Determinants of real exchange rate movements in 15 emerging market economies

2019 
Previous work has established that an appreciation of the real exchange rate (REER) contributes to premature deindustrialization, less productive investment and dependence on commodity booms and busts in emerging markets economies (EME). From the previous literature, it is less clear however what the most important drivers for the cyclical REER movements in EME are. The main aim of this study is to provide empirical evidence about the determinants of the REER movements of 15 emerging markets during the last two decades, using statistical analysis and a dynamic panel fixed effects model approach. Our analysis shows that although "commodity" and "industrial" EME are heterogeneous, REER volatility tends to be higher among the former.
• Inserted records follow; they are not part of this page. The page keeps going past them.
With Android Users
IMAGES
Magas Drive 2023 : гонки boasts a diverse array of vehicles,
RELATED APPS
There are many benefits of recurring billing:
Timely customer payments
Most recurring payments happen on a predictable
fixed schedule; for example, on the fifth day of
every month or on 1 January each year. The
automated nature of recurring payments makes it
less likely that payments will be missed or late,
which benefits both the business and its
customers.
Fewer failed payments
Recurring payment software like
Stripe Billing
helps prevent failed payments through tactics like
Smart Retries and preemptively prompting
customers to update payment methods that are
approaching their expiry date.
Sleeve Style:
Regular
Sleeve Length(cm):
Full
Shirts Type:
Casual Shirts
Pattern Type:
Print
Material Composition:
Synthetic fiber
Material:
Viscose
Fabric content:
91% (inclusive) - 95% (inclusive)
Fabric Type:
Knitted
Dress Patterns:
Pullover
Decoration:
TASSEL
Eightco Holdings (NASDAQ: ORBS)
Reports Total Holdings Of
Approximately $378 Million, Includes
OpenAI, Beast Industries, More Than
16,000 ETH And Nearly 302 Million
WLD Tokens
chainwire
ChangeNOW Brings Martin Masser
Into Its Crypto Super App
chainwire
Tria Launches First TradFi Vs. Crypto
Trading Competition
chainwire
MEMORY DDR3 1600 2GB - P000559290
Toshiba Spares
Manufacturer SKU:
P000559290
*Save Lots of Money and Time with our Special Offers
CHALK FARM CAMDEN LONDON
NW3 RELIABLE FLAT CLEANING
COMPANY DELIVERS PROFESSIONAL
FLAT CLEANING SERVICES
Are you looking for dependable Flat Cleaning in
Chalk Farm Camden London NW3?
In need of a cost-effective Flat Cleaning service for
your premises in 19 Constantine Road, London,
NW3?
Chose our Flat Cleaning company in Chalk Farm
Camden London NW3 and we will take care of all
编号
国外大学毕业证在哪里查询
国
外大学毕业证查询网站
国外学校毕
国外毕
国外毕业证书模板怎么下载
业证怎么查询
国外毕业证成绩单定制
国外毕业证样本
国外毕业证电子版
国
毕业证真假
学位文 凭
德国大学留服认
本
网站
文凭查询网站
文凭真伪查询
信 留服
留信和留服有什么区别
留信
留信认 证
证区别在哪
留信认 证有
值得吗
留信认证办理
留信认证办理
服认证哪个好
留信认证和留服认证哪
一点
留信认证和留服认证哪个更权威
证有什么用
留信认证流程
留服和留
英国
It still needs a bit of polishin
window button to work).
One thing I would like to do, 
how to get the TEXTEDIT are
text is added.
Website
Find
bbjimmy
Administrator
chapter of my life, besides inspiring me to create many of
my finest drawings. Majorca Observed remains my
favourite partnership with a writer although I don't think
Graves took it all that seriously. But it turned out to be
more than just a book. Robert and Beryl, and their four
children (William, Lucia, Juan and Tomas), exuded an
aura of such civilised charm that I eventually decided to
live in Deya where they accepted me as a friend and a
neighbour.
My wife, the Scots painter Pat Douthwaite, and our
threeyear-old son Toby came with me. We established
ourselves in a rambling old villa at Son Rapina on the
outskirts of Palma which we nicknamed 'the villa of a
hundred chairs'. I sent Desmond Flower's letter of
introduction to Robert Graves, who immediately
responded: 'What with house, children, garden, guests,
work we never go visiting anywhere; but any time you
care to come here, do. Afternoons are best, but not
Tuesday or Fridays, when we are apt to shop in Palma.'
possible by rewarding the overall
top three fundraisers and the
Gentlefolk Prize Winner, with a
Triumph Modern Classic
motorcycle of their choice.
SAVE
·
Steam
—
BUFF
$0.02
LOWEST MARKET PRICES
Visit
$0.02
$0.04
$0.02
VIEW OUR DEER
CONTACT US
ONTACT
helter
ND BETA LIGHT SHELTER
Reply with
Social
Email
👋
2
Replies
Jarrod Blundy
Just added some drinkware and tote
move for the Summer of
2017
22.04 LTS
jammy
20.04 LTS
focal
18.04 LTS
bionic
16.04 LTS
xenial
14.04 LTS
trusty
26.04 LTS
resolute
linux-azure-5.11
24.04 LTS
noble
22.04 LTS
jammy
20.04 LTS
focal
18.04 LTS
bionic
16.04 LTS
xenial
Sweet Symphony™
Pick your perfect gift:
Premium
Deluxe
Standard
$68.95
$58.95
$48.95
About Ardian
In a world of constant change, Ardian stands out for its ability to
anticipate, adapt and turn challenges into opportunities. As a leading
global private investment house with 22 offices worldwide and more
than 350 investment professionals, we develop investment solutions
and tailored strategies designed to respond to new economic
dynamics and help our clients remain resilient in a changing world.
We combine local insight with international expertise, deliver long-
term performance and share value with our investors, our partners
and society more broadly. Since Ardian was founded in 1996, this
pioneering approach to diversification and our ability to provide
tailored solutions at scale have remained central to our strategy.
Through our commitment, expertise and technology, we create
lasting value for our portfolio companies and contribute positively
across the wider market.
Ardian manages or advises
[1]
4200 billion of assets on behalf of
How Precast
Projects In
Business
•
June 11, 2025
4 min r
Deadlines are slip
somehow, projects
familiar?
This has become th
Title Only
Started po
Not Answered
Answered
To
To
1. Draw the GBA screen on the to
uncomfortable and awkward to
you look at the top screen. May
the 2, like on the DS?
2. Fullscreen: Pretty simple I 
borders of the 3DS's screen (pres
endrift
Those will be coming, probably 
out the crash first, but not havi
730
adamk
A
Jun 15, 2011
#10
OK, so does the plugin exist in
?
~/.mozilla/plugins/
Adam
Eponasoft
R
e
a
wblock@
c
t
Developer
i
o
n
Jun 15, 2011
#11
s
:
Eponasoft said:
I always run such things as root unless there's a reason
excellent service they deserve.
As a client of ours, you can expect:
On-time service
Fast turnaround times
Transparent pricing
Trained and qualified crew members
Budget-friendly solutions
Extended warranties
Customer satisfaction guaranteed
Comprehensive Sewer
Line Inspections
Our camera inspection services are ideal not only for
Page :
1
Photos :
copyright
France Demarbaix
Yet, REER volatility between emerging and advanced countries does not differ very much, apart from a few EME countries. Countries that had more stable REER trend fared better than those that had a depreciating or appreciating trend (with the notable exception of China). As theoretically expected, commodity prices are an important structural driver of REER movements in "commodity EME". Moreover, the results confirm the existence of the Harrod-Balassa-Samuelson effect, and show the importance of financial inflows. Further, exchange rate regimes and the intervention of central banks were partially successful to avoid more substantial appreciations (depreciations). Finally, we find that lower country risk and, at least in some periods, growing broad money has led to REER appreciations.